DATA EXTRACTS =
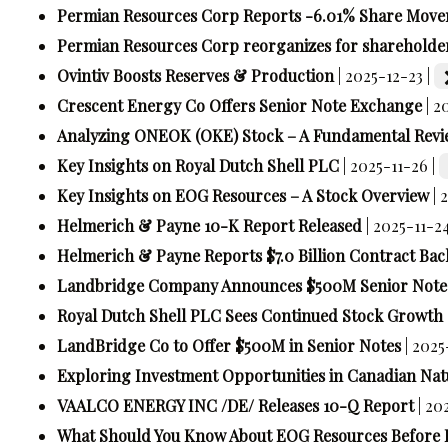
Permian Resources Corp Reports -6.01% Share Mov
Permian Resources Corp reorganizes for shareholde
Ovintiv Boosts Reserves & Production
| 2025-12-23 |
Crescent Energy Co Offers Senior Note Exchange
| 2
Analyzing ONEOK (OKE) Stock – A Fundamental Revi
Key Insights on Royal Dutch Shell PLC
| 2025-11-26 |
Key Insights on EOG Resources – A Stock Overview
| 
Helmerich & Payne 10-K Report Released
| 2025-11-2
Helmerich & Payne Reports $7.0 Billion Contract Bac
Landbridge Company Announces $500M Senior Notes
Royal Dutch Shell PLC Sees Continued Stock Growth
LandBridge Co to Offer $500M in Senior Notes
| 2025
Exploring Investment Opportunities in Canadian Nat
VAALCO ENERGY INC /DE/ Releases 10-Q Report
| 20
What Should You Know About EOG Resources Before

YOUR GOAL = Give the entries above again word for word, without any pictures.

TASK SOLUTION =
Permian Resources Corp Reports -6.01% Share Mov
Permian Resources Corp reorganizes for shareholde
Ovintiv Boosts Reserves & Production
| 2025-12-23 |
Crescent Energy Co Offers Senior Note Exchange
| 2
Analyzing ONEOK (OKE) Stock – A Fundamental Revi
Key Insights on Royal Dutch Shell PLC
| 2025-11-26 |
Key Insights on EOG Resources – A Stock Overview
| 
Helmerich & Payne 10-K Report Released
| 2025-11-2
Helmerich & Payne Reports $7.0 Billion Contract Bac
Landbridge Company Announces $500M Senior Notes
Royal Dutch Shell PLC Sees Continued Stock Growth
LandBridge Co to Offer $500M in Senior Notes
| 2025
Exploring Investment Opportunities in Canadian Nat
VAALCO ENERGY INC /DE/ Releases 10-Q Report
| 20
What Should You Know About EOG Resources Before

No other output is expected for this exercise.